Note: The special pattern BEGIN matches the beginning of the input, before the first record is read. The pattern END matches the end of the input, after the last record has been processed. BEGIN and END thus provide a way to gain control before and after processing, for initialization and wrapup.
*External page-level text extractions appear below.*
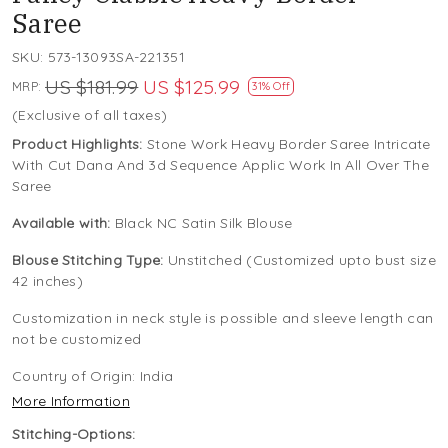
Saree
SKU:
573-13093SA-221351
US $181.99
US $125.99
MRP:
31% Off
(Exclusive of all taxes)
Product Highlights:
Stone Work Heavy Border Saree Intricate
With Cut Dana And 3d Sequence Applic Work In All Over The
Saree
Available with:
Black NC Satin Silk Blouse
Blouse Stitching Type:
Unstitched (Customized upto bust size
42 inches)
Customization in neck style is possible and sleeve length can
not be customized
Country of Origin:
India
More Information
Stitching-Options: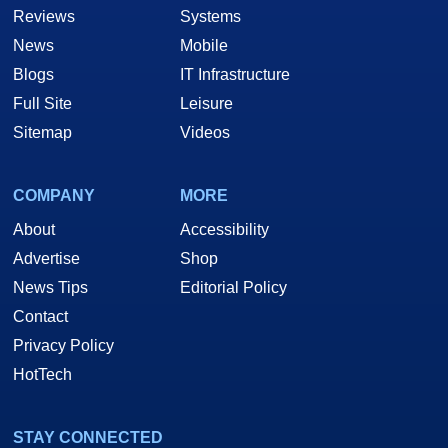
Reviews
Systems
News
Mobile
Blogs
IT Infrastructure
Full Site
Leisure
Sitemap
Videos
COMPANY
MORE
About
Accessibility
Advertise
Shop
News Tips
Editorial Policy
Contact
Privacy Policy
HotTech
STAY CONNECTED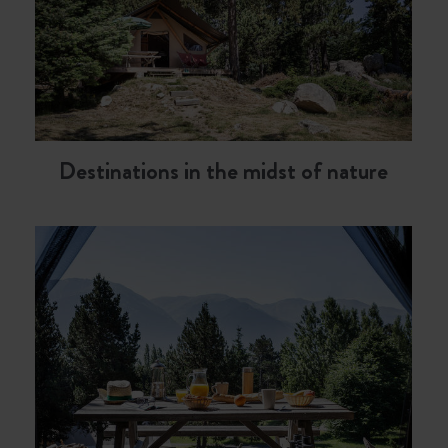
Destinations in the midst of nature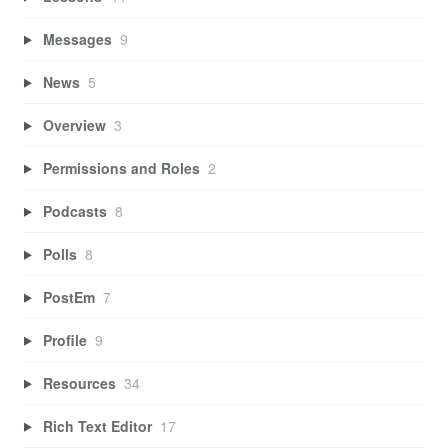
Messages
9
News
5
Overview
3
Permissions and Roles
2
Podcasts
8
Polls
8
PostEm
7
Profile
9
Resources
34
Rich Text Editor
17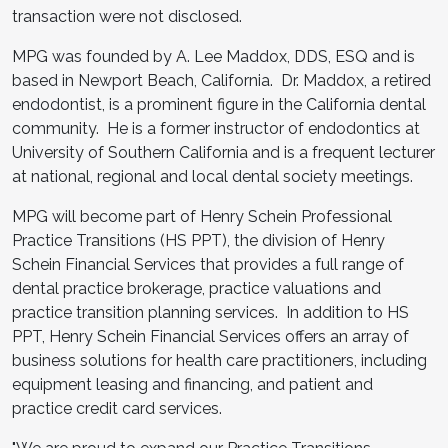
transaction were not disclosed.
MPG was founded by A. Lee Maddox, DDS, ESQ and is
based in Newport Beach, California. Dr. Maddox, a retired
endodontist, is a prominent figure in the California dental
community. He is a former instructor of endodontics at
University of Southern California and is a frequent lecturer
at national, regional and local dental society meetings.
MPG will become part of Henry Schein Professional
Practice Transitions (HS PPT), the division of Henry
Schein Financial Services that provides a full range of
dental practice brokerage, practice valuations and
practice transition planning services. In addition to HS
PPT, Henry Schein Financial Services offers an array of
business solutions for health care practitioners, including
equipment leasing and financing, and patient and
practice credit card services.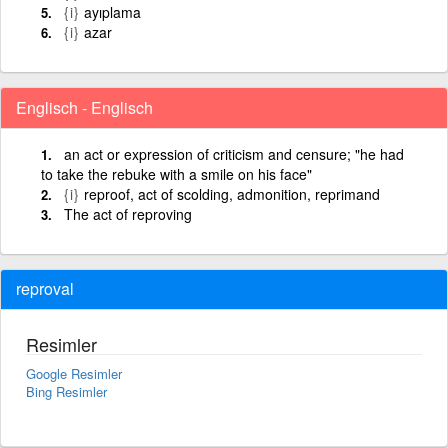
{i}
ayıplama
{i}
azar
Englisch - Englisch
an act or expression of criticism and censure; "he had
to take the rebuke with a smile on his face"
{i}
reproof, act of scolding, admonition, reprimand
The act of reproving
reproval
Resimler
Google Resimler
Bing Resimler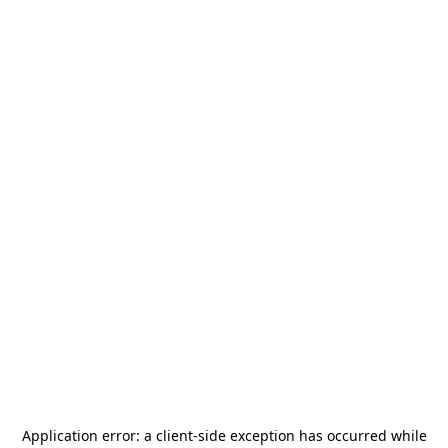
Application error: a
client
-side exception has occurred while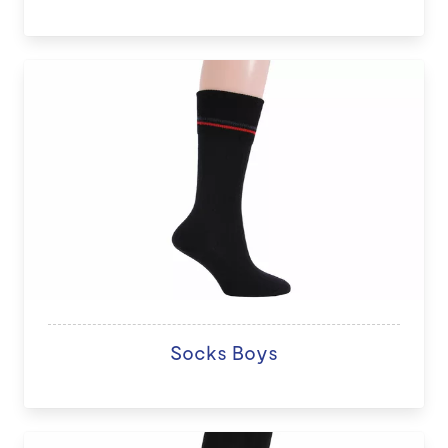
Socks Boys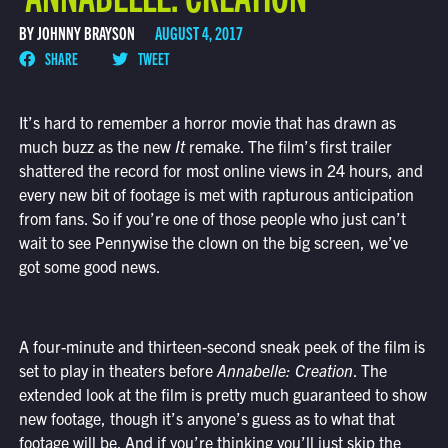
BY JOHNNY BRAYSON
AUGUST 4, 2017
SHARE
TWEET
It’s hard to remember a horror movie that has drawn as
much buzz as the new
It
remake. The film’s first trailer
shattered the record for most online views in 24 hours, and
every new bit of footage is met with rapturous anticipation
from fans. So if you’re one of those people who just can’t
wait to see Pennywise the clown on the big screen, we’ve
got some good news.
A four-minute and thirteen-second sneak peek of the film is
set to play in theaters before
Annabelle: Creation
. The
extended look at the film is pretty much guaranteed to show
new footage, though it’s anyone’s guess as to what that
footage will be. And if you’re thinking you’ll just skip the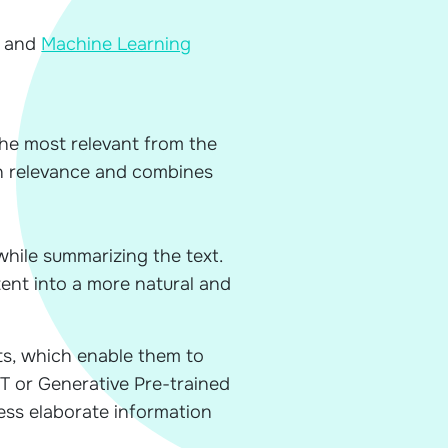
 and
Machine Learning
the most relevant from the
on relevance and combines
hile summarizing the text.
tent into a more natural and
s, which enable them to
PT or Generative Pre-trained
ss elaborate information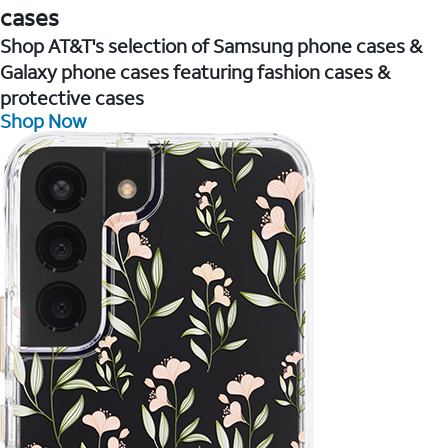
cases
Shop AT&T's selection of Samsung phone cases &
Galaxy phone cases featuring fashion cases &
protective cases
Shop Now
  • As an example, the field separator can be set to a colon by:
BEGIN { FS = ":" }
... rest of program ...
  • Or, the input lines may be counted by:
END { print NR }

If BEGIN is present, it must be the first pattern; END must be the last if used.

Regular expressions

  • Print all lines which contain any occurance of the name "smith":
/smith/
  • () (parentheses) — for grouping;
  • | (pipe) — for alternatives;
  • + — for "one or more"; and
  • ? — for "zero or more"
  • Print all lines which contain any of the names "Aho", "Weinberger", or "Kernighan", whether capitalized or not:
/[Aa]ho|[Ww]einberger|[Kk]ernighan/
  • Match any string of characters enclosed in slashes:
/\/.*\//
  • Print all lines where the first field matches "john" or "John" (also matches "Johnson", etc.):
$1 ~ /[jJ]ohn/
  • Match exactly "john" or "John":
$1 ~ /^[jJ]ohn$/

Relational expressions

The relational operators are: <, <=, ==, !=, >=, and >.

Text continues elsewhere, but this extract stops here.